Улицы Сохо извилисты и узки, словно каменные коридоры, по их тротуарам могут идти рядом не больше двух человек, а на мостовых с трудом разъезжаются две машины или повозки. По утрам тут торговали овощами и фруктами, о чем напоминали собранные в кучи лохматые капустные листья, морковная ботва, апельсиновые корки да сложенные штабелями легкие ящики и плетеные корзинки. Лавчонки, мелкие рестораны, конторы и квартиры располагаются в Сохо на уровне тротуара, и Антон заглядывал по старой привычке в окна, как бы делая моментальные снимки чужой жизни.

— Вы не хотели бы встретиться с Линдбергом? — спросил вдруг Бест.

— С каким Линдбергом?

— С полковником Чарльзом Линдбергом, летчиком.

— Тем, что перелетел в одиночку Атлантический океан? — переспросил Антон, вспомнив давний разговор в поезде Берлин — Нюрнберг между советником английского посольства Рэдфордом и Володей Пятовым. — Но, насколько я знаю, он в Германии. Наслаждается гостеприимством Геринга.

— После Германии он уже побывал во Франции, — сказал Бест, — а теперь обретается в наших краях.
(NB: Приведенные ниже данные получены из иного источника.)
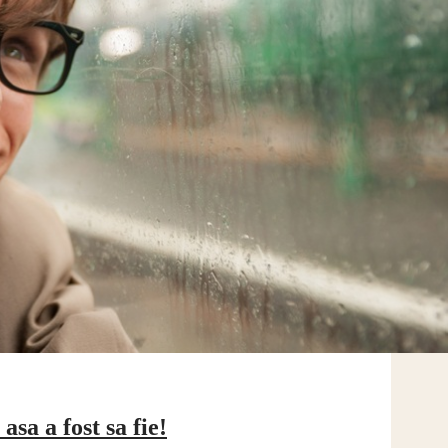
a a fost sa fie!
Неделю назад американский посол Кеннеди устроил в его честь прием, на котором был цвет лондонского общества, потом кто-то богатый и щедрый пригласил Линдберга на ланч в самом фешенебельном и дорогом отеле, где его соседями оказались наши военные, банкиры, дельцы и члены парламента. И в обоих случаях полковник был не только главным гостем, но и главным оратором.

— И что же глаголил этот оратор? — не скрывая неприязни, спросил Антон. Володя назвал Линдберга «нацистом по убеждению».
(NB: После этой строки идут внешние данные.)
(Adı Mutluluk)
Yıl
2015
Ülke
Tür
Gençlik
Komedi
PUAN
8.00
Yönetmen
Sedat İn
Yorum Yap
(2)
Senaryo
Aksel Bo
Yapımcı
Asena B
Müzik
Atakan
— Достоверно ничего не известно, — ответил Бест. — О том, что сказал Линдберг, ходят самые различные слухи. Одни говорят, что он запугивал англичан, утверждая, что в новой войне все будет решать авиация, которую не остановят никакие линии Мажино, никакие укрепления и для которой Английский канал, отделяющий нашу страну от континента, не большее препятствие, чем дорожный ров для козла. По словам других, он намекал, что Англия поступит мудро, если позволит Гитлеру сокрушить «красную Россию» и «дегенеративную Францию», но она поступила бы еще мудрее и дальновиднее, если бы заключила союз с нынешней Германией и помогла ей в предстоящей великой битве за спасение европейской цивилизации.

— И роль спасителей этой цивилизации он отводит Геббельсу и его подручным, устраивающим на улицах немецких городов костры из книг?

— Наверно.

— Неужели слушатели не заткнули ему глотку и не прогнали его, а власти не посадили в каталажку?

— Совсем напротив! Ему многократно аплодировали, а потом, как рассказывал мне очевидец, всей толпой провожали к машине и махали вслед, как новобрачным, уезжающим в свадебное путешествие.

Они вышли к Пиккадиллийскому кругу — маленькой площади, где сходилось полдюжины улиц. Потоки машин и автобусов стекались сюда. Красные двухэтажные автобусы и машины кружили по тесной площади, словно гонялись друг за другом, прежде чем пробраться к нужной улице и исчезнуть за высокими домами. В самом центре площади поднимался гранитный постамент, увенчанный позолоченной статуей голенького мальчишки — Эроса. Постамент был уже обложен мешками с песком почти до самого верха, но златокудрый проказник, лукаво улыбаясь, все еще натягивал тетиву золотого лука, намереваясь поразить своей стрелой проходящих мимо. Пропустив машины и автобусы, Антон и Бест пересекли одну из улиц и остановились перед другой.